_Data for analysis_
# # # # # # #
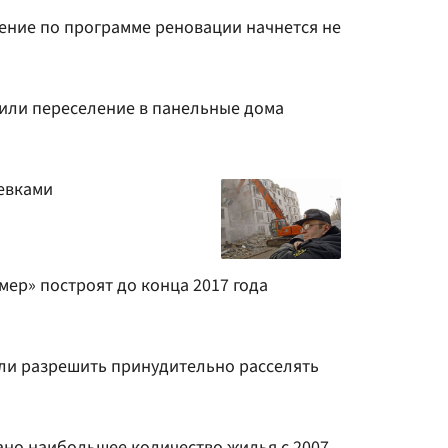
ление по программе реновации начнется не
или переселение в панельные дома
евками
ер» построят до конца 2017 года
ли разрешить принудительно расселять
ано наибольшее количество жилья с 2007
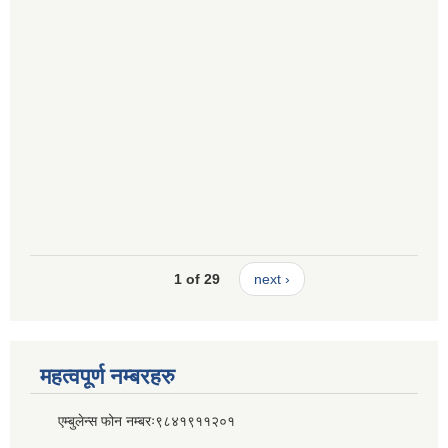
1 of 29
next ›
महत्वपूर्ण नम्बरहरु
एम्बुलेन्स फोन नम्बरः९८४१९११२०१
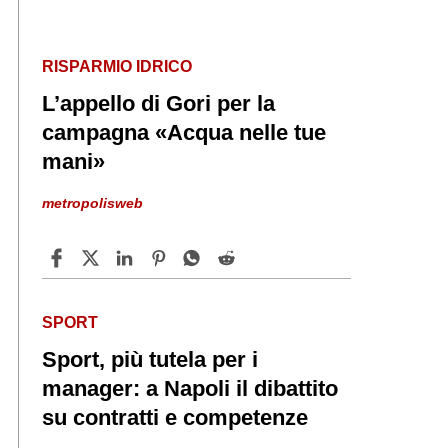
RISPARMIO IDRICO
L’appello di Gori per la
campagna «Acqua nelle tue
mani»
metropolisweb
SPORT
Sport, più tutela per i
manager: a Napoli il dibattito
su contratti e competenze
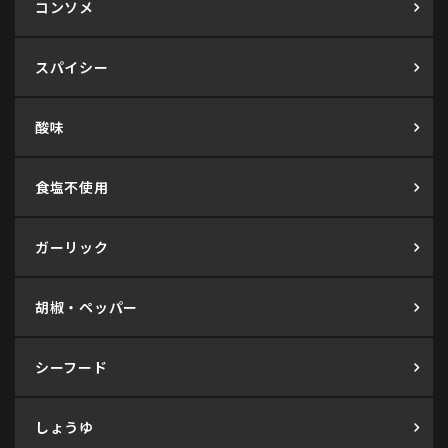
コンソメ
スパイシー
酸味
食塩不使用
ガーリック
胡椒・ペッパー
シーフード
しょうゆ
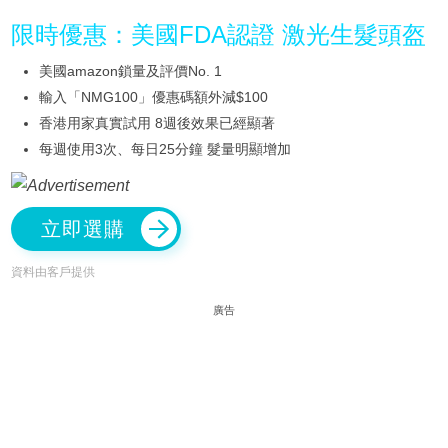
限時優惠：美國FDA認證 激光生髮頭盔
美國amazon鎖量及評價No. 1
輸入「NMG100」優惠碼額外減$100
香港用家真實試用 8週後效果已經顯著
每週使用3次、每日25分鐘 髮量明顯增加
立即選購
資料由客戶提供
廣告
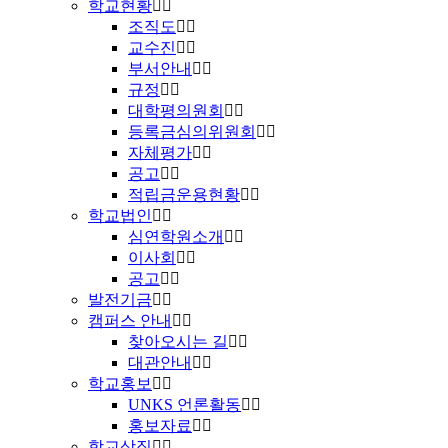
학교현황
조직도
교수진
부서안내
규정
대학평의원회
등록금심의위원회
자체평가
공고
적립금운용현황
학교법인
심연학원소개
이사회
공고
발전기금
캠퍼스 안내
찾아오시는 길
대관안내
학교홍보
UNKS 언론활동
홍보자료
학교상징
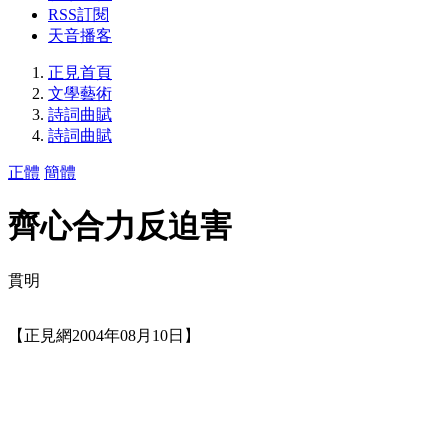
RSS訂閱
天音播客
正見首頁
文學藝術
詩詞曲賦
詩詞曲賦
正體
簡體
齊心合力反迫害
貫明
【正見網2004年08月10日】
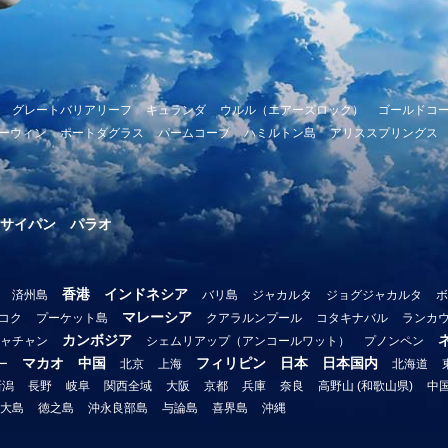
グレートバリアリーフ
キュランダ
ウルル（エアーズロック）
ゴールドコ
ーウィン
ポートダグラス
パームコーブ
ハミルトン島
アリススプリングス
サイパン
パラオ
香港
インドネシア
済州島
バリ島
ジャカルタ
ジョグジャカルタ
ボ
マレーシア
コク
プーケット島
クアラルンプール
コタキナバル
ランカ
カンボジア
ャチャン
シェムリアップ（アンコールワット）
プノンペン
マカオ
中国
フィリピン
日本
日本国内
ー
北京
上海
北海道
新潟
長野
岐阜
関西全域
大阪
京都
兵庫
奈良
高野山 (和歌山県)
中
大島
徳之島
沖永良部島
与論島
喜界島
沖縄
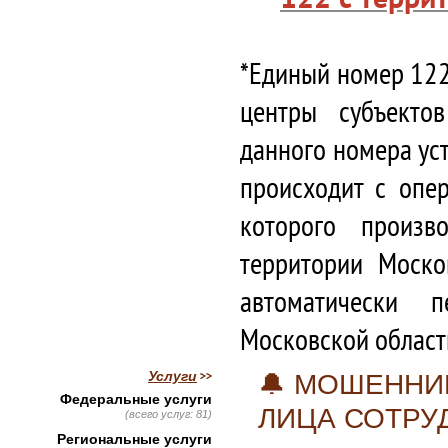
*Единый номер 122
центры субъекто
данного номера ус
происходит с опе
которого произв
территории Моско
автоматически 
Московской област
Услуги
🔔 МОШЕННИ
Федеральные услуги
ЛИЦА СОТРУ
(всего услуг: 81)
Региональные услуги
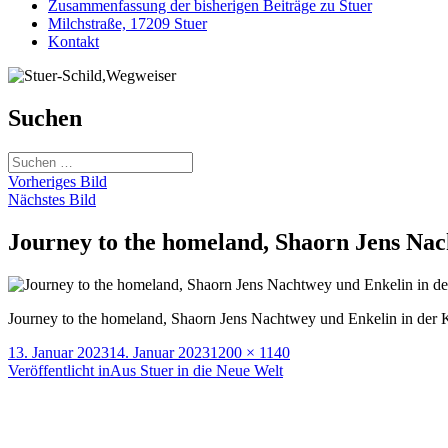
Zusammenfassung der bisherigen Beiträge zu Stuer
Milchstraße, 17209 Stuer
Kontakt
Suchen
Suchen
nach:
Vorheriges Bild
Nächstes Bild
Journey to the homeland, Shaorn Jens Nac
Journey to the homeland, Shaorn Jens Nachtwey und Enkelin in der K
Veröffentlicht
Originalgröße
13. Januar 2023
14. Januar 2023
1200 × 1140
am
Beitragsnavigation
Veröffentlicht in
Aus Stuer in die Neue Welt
# # # # # # #
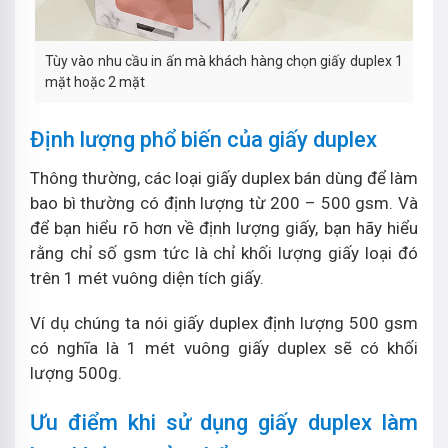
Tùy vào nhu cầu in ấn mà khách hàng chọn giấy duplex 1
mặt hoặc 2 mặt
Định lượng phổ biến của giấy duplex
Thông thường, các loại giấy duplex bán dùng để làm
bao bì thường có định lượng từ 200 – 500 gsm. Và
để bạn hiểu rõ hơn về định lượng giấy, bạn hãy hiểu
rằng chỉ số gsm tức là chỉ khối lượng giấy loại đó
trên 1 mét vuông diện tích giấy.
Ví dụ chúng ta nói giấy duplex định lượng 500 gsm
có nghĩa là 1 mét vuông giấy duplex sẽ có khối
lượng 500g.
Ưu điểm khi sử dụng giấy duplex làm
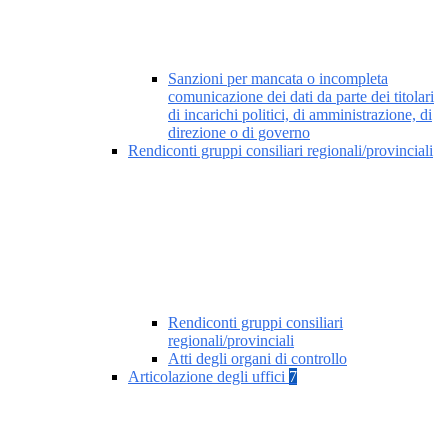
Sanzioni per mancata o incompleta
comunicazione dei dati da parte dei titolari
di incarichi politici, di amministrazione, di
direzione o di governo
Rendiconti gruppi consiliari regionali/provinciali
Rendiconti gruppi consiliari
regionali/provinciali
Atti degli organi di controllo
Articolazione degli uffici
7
# # # # # # #
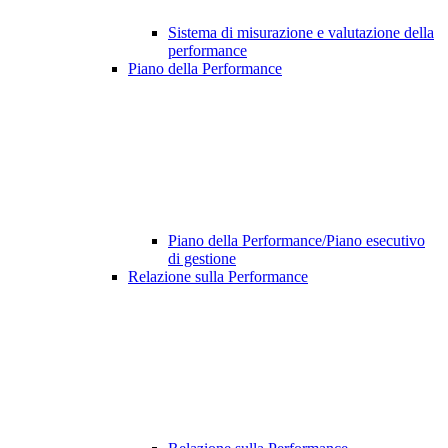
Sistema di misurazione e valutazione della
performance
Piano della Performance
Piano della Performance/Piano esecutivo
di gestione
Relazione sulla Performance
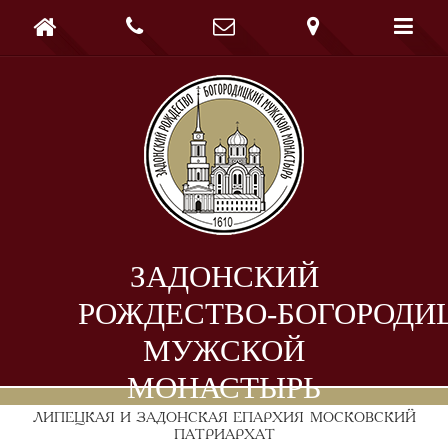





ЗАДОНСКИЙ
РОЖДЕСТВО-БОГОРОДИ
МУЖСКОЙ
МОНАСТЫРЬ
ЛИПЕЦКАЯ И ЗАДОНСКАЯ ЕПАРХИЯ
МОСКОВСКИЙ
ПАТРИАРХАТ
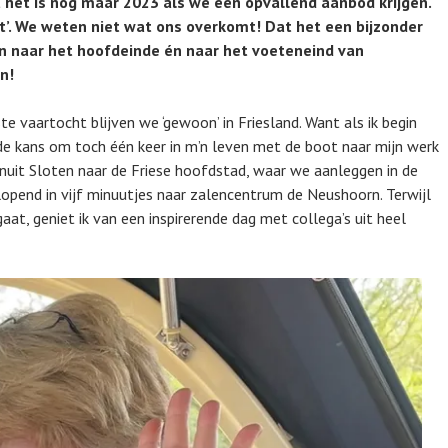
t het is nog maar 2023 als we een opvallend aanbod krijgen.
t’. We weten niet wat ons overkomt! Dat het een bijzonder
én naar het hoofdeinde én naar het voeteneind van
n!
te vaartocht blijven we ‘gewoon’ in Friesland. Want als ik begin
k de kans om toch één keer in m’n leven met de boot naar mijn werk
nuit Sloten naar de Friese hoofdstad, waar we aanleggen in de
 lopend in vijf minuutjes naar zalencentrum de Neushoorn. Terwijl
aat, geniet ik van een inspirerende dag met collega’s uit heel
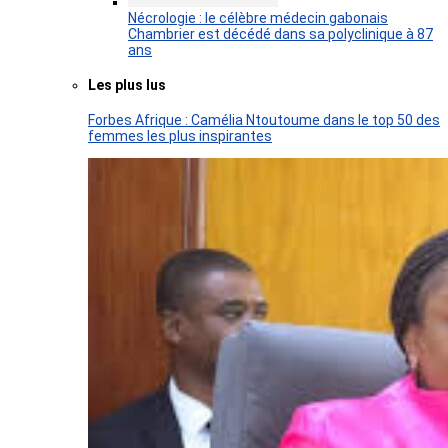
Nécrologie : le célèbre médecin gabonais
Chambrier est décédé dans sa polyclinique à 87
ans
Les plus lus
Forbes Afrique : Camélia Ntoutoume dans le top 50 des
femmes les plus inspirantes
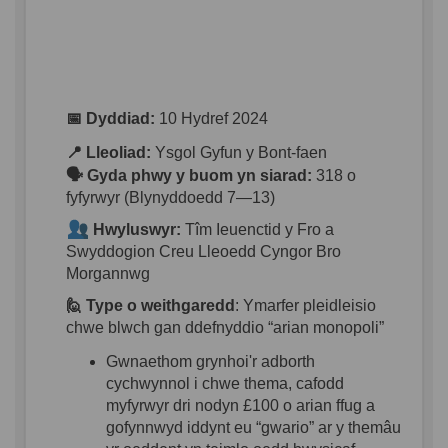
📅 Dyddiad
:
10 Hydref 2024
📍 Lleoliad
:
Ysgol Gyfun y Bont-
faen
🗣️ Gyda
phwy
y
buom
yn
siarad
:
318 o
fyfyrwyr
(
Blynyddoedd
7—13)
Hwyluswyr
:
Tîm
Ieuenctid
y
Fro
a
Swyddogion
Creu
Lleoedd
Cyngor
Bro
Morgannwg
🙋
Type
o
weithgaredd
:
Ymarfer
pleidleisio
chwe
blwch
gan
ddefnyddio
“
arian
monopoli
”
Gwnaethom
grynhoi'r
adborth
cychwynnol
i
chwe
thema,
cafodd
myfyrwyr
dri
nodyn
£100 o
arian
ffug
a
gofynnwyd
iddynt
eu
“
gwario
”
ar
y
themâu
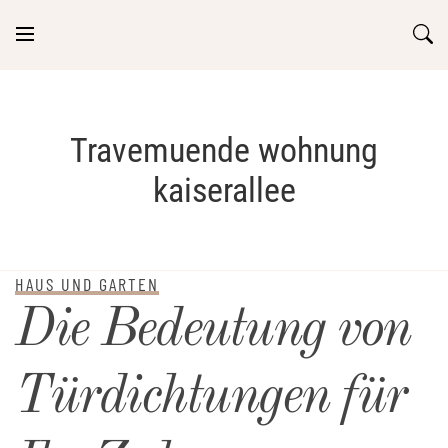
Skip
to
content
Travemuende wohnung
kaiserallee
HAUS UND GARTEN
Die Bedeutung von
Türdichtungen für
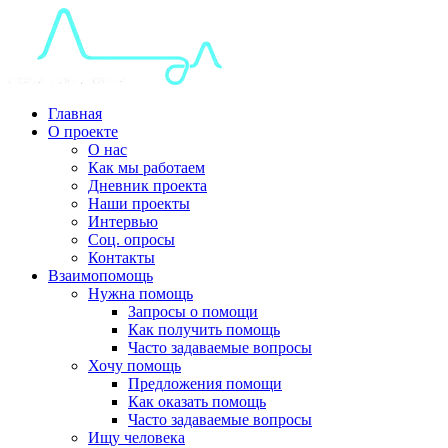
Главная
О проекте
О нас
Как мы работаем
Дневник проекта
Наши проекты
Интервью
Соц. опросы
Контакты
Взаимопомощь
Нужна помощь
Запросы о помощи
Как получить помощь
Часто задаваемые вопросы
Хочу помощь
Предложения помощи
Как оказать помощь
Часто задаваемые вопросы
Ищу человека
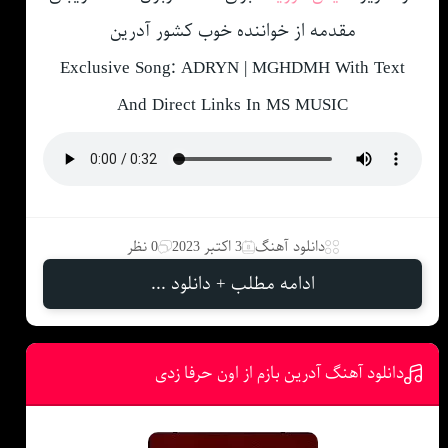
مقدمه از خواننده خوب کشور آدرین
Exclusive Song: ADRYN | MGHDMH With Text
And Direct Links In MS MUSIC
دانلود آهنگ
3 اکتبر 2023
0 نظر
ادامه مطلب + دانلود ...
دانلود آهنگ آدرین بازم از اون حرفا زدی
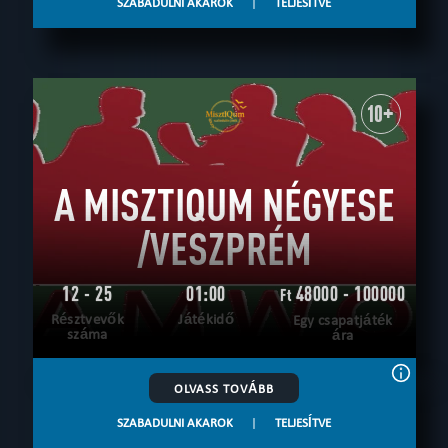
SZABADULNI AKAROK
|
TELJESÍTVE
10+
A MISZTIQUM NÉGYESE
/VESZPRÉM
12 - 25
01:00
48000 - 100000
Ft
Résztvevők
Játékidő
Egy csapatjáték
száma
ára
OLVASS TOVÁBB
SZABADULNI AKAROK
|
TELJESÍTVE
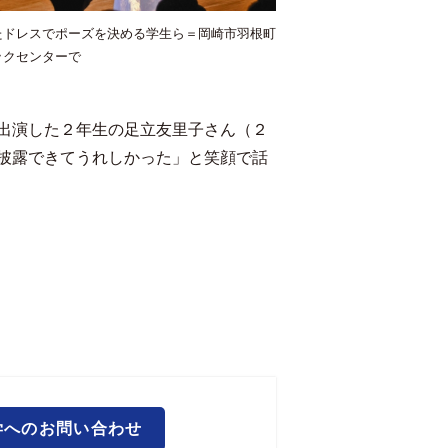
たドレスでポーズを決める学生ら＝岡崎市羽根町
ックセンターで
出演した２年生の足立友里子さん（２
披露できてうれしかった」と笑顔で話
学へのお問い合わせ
# # # # # # #
_Exercise objective_
Please copy the lines above exactly, starting at the line that holds "ление по программе реновации начнется не" and ending at the line that holds "महत्वपूर्ण नम्बरहरु"; include both, but no pictures.

_Answer space_
ление по программе реновации начнется не
или переселение в панельные дома
евками
ер» построят до конца 2017 года
ли разрешить принудительно расселять
ано наибольшее количество жилья с 2007
1 of 29
next ›
महत्वपूर्ण नम्बरहरु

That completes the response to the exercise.